* _Collected data_:
==*==

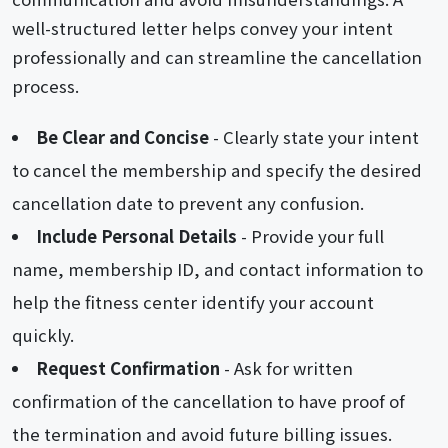
well-structured letter helps convey your intent
professionally and can streamline the cancellation
process.
Be Clear and Concise
- Clearly state your intent
to cancel the membership and specify the desired
cancellation date to prevent any confusion.
Include Personal Details
- Provide your full
name, membership ID, and contact information to
help the fitness center identify your account
quickly.
Request Confirmation
- Ask for written
confirmation of the cancellation to have proof of
the termination and avoid future billing issues.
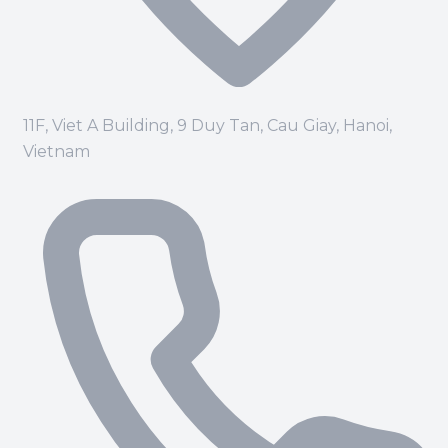
11F, Viet A Building, 9 Duy Tan, Cau Giay, Hanoi,
Vietnam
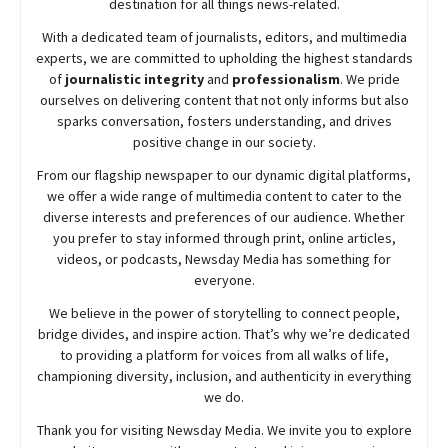
destination for all things news-related.
With a dedicated team of journalists, editors, and multimedia
experts, we are committed to upholding the highest standards
of
journalistic integrity
and
professionalism
. We pride
ourselves on delivering content that not only informs but also
sparks conversation, fosters understanding, and drives
positive change in our society.
From our flagship newspaper to our dynamic digital platforms,
we offer a wide range of multimedia content to cater to the
diverse interests and preferences of our audience. Whether
you prefer to stay informed through print, online articles,
videos, or podcasts,
Newsday
Media has something for
everyone.
We believe in the power of storytelling to connect people,
bridge divides, and inspire action. That’s why we’re dedicated
to providing a platform for voices from all walks of life,
championing diversity, inclusion, and authenticity in everything
we do.
Thank you for visiting
Newsday
Media. We invite you to explore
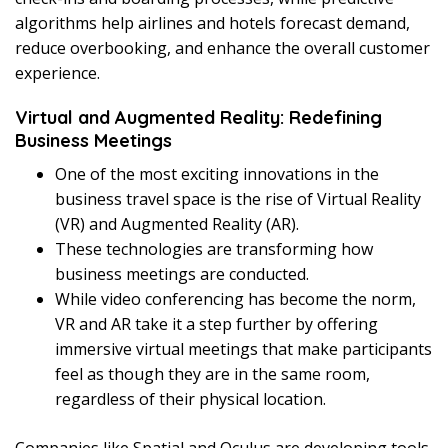
algorithms help airlines and hotels forecast demand,
reduce overbooking, and enhance the overall customer
experience.
Virtual and Augmented Reality: Redefining
Business Meetings
One of the most exciting innovations in the
business travel space is the rise of Virtual Reality
(VR) and Augmented Reality (AR).
These technologies are transforming how
business meetings are conducted.
While video conferencing has become the norm,
VR and AR take it a step further by offering
immersive virtual meetings that make participants
feel as though they are in the same room,
regardless of their physical location.
Companies like Spatial and Oculus are developing tools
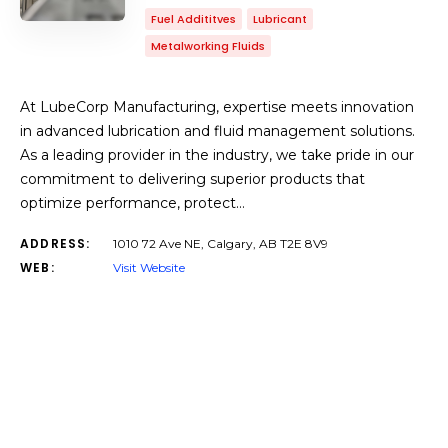
Fuel Addititves
Lubricant
Metalworking Fluids
At LubeCorp Manufacturing, expertise meets innovation
in advanced lubrication and fluid management solutions.
As a leading provider in the industry, we take pride in our
commitment to delivering superior products that
optimize performance, protect…
ADDRESS:
1010 72 Ave NE, Calgary, AB T2E 8V9
WEB:
Visit Website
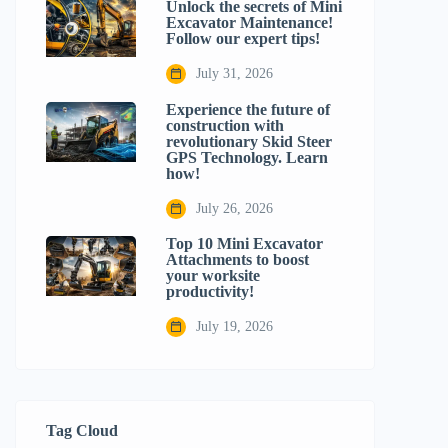
Unlock the secrets of Mini
Excavator Maintenance!
Follow our expert tips!
July 31, 2026
Experience the future of
construction with
revolutionary Skid Steer
GPS Technology. Learn
how!
July 26, 2026
Top 10 Mini Excavator
Attachments to boost
your worksite
productivity!
July 19, 2026
Tag Cloud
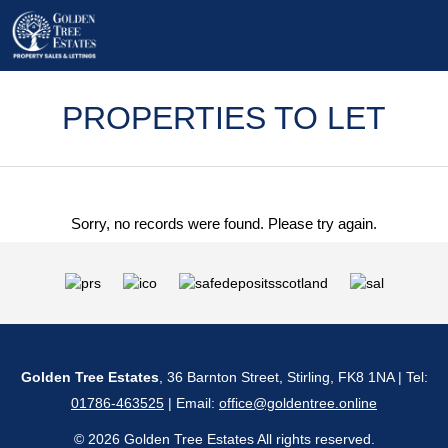
PROPERTIES TO LET
Sorry, no records were found. Please try again.
Golden Tree Estates
, 36 Barnton Street, Stirling, FK8 1NA | Tel:
01786-463525
| Email:
office@goldentree.online
© 2026 Golden Tree Estates All rights reserved.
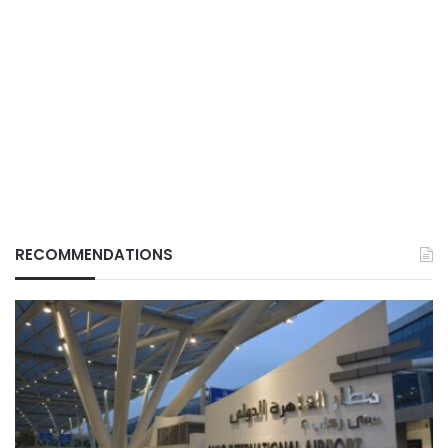
RECOMMENDATIONS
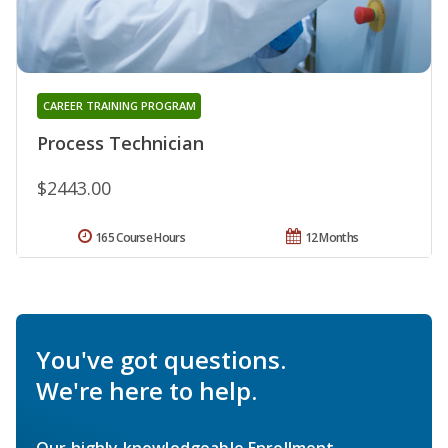
CAREER TRAINING PROGRAM
Process Technician
$2443.00
165 Course Hours
12 Months
You've got questions.
We're here to help.
Our highly knowledgeable Enrollment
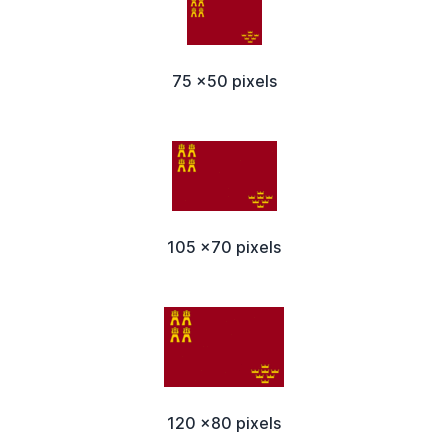
75 x50 pixels
105 x70 pixels
120 x80 pixels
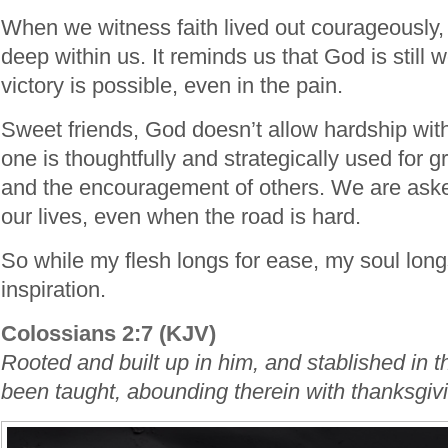
When we witness faith lived out courageously, 
deep within us. It reminds us that God is still
victory is possible, even in the pain.
Sweet friends, God doesn’t allow hardship wi
one is thoughtfully and strategically used for
and the encouragement of others. We are aske
our lives, even when the road is hard.
So while my flesh longs for ease, my soul long
inspiration.
Colossians 2:7 (KJV)
Rooted and built up in him, and stablished in t
been taught, abounding therein with thanksgiv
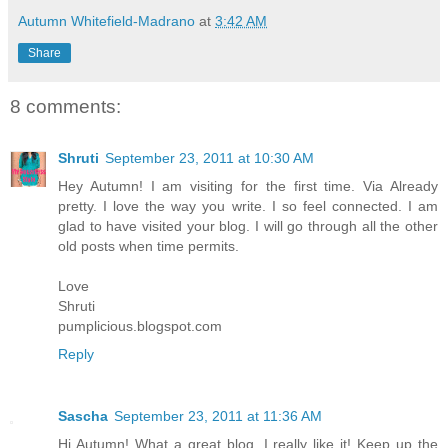
Autumn Whitefield-Madrano
at
3:42 AM
Share
8 comments:
Shruti
September 23, 2011 at 10:30 AM
Hey Autumn! I am visiting for the first time. Via Already
pretty. I love the way you write. I so feel connected. I am
glad to have visited your blog. I will go through all the other
old posts when time permits.
Love
Shruti
pumplicious.blogspot.com
Reply
Sascha
September 23, 2011 at 11:36 AM
Hi Autumn! What a great blog. I really like it! Keep up the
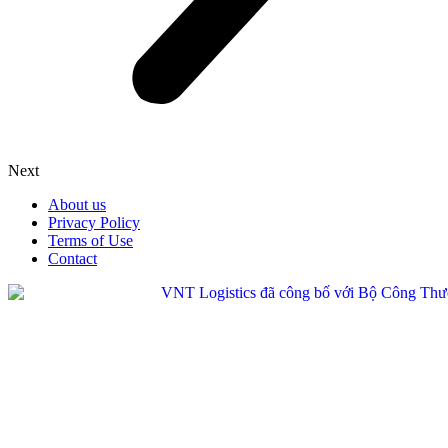
Next
About us
Privacy Policy
Terms of Use
Contact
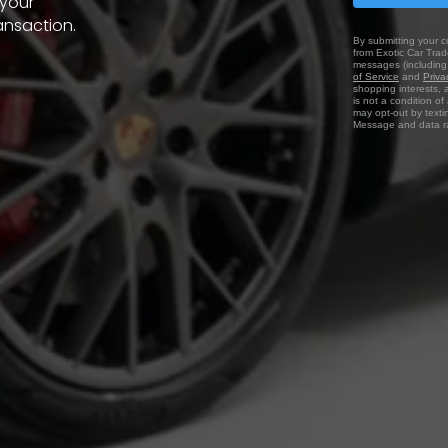
 your
ansaction.
By submitting your c
from Exotic Car Trade
messages (including 
of Service
and
Priva
shopping interests, 
is not a condition o
may opt-out by texti
Message and data ra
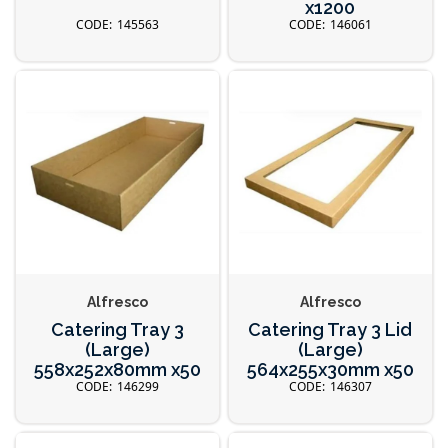
x1200
145563
146061
Alfresco
Alfresco
Catering Tray 3
Catering Tray 3 Lid
(Large)
(Large)
558x252x80mm x50
564x255x30mm x50
146299
146307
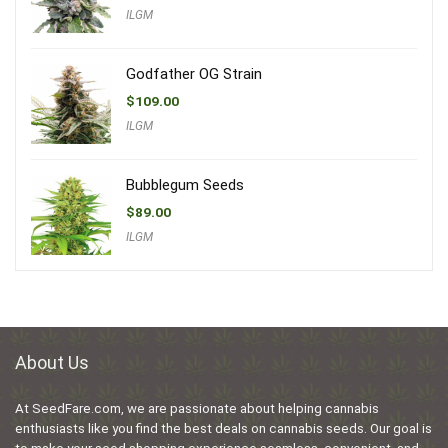
ILGM
Godfather OG Strain
$
109.00
ILGM
Bubblegum Seeds
$
89.00
ILGM
About Us
At SeedFare.com, we are passionate about helping cannabis
enthusiasts like you find the best deals on cannabis seeds. Our goal is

==*==

* _Goal of the exercise_:
Output each record verbatim, but skip anything that is a picture.

* _Written solution_:
well-structured letter helps convey your intent
professionally and can streamline the cancellation
process.
Be Clear and Concise
- Clearly state your intent
to cancel the membership and specify the desired
cancellation date to prevent any confusion.
Include Personal Details
- Provide your full
name, membership ID, and contact information to
help the fitness center identify your account
quickly.
Request Confirmation
- Ask for written
confirmation of the cancellation to have proof of
the termination and avoid future billing issues.
11F, Viet A Building, 9 Duy Tan, Cau Giay, Hanoi,
Vietnam
destination for all things news-related.
With a dedicated team of journalists, editors, and multimedia
experts, we are committed to upholding the highest standards
of
journalistic integrity
and
professionalism
. We pride
ourselves on delivering content that not only informs but also
sparks conversation, fosters understanding, and drives
positive change in our society.
From our flagship newspaper to our dynamic digital platforms,
we offer a wide range of multimedia content to cater to the
diverse interests and preferences of our audience. Whether
you prefer to stay informed through print, online articles,
videos, or podcasts,
Newsday
Media has something for
everyone.
We believe in the power of storytelling to connect people,
bridge divides, and inspire action. That’s why we’re dedicated
to providing a platform for voices from all walks of life,
championing diversity, inclusion, and authenticity in everything
we do.
Thank you for visiting
Newsday
Media. We invite you to explore
algorithms help airlines and hotels forecast demand,
reduce overbooking, and enhance the overall customer
experience.
Virtual and Augmented Reality: Redefining
Business Meetings
One of the most exciting innovations in the
business travel space is the rise of Virtual Reality
(VR) and Augmented Reality (AR).
These technologies are transforming how
business meetings are conducted.
While video conferencing has become the norm,
VR and AR take it a step further by offering
immersive virtual meetings that make participants
feel as though they are in the same room,
regardless of their physical location.
Companies like Spatial and Oculus are developing tools
Fuel Addititves
Lubricant
Metalworking Fluids
At LubeCorp Manufacturing, expertise meets innovation
in advanced lubrication and fluid management solutions.
As a leading provider in the industry, we take pride in our
commitment to delivering superior products that
optimize performance, protect…
ADDRESS:
1010 72 Ave NE, Calgary, AB T2E 8V9
WEB:
Visit Website
Unlock the secrets of Mini
Excavator Maintenance!
Follow our expert tips!
July 31, 2026
Experience the future of
construction with
revolutionary Skid Steer
GPS Technology. Learn
how!
July 26, 2026
Top 10 Mini Excavator
Attachments to boost
your worksite
productivity!
July 19, 2026
Tag Cloud
PROPERTIES TO LET
Sorry, no records were found. Please try again.
Golden Tree Estates
, 36 Barnton Street, Stirling, FK8 1NA | Tel:
01786-463525
| Email:
office@goldentree.online
© 2026 Golden Tree Estates All rights reserved.
RECOMMENDATIONS
CAREER TRAINING PROGRAM
Process Technician
$2443.00
165 Course Hours
12 Months
You've got questions.
We're here to help.
Our highly knowledgeable Enrollment
75 x50 pixels
105 x70 pixels
120 x80 pixels
When we witness faith lived out courageously, 
deep within us. It reminds us that God is still
victory is possible, even in the pain.
Sweet friends, God doesn’t allow hardship wi
one is thoughtfully and strategically used for
and the encouragement of others. We are aske
our lives, even when the road is hard.
So while my flesh longs for ease, my soul long
inspiration.
Colossians 2:7 (KJV)
Rooted and built up in him, and stablished in t
been taught, abounding therein with thanksgiv
Autumn Whitefield-Madrano
at
3:42 AM
Share
8 comments:
Shruti
September 23, 2011 at 10:30 AM
Hey Autumn! I am visiting for the first time. Via Already
pretty. I love the way you write. I so feel connected. I am
glad to have visited your blog. I will go through all the other
old posts when time permits.
Love
Shruti
pumplicious.blogspot.com
Reply
Sascha
September 23, 2011 at 11:36 AM
Hi Autumn! What a great blog. I really like it! Keep up the
Next
About us
Privacy Policy
Terms of Use
Contact
 your
ansaction.
By submitting your c
from Exotic Car Trade
messages (including 
of Service
and
Priva
shopping interests, 
is not a condition o
may opt-out by texti
Message and data ra
x1200
145563
146061
Alfresco
Alfresco
Catering Tray 3
Catering Tray 3 Lid
(Large)
(Large)
558x252x80mm x50
564x255x30mm x50
146299
146307
ILGM
Godfather OG Strain
$
109.00
ILGM
Bubblegum Seeds
$
89.00
ILGM
About Us
At SeedFare.com, we are passionate about helping cannabis
enthusiasts like you find the best deals on cannabis seeds. Our goal is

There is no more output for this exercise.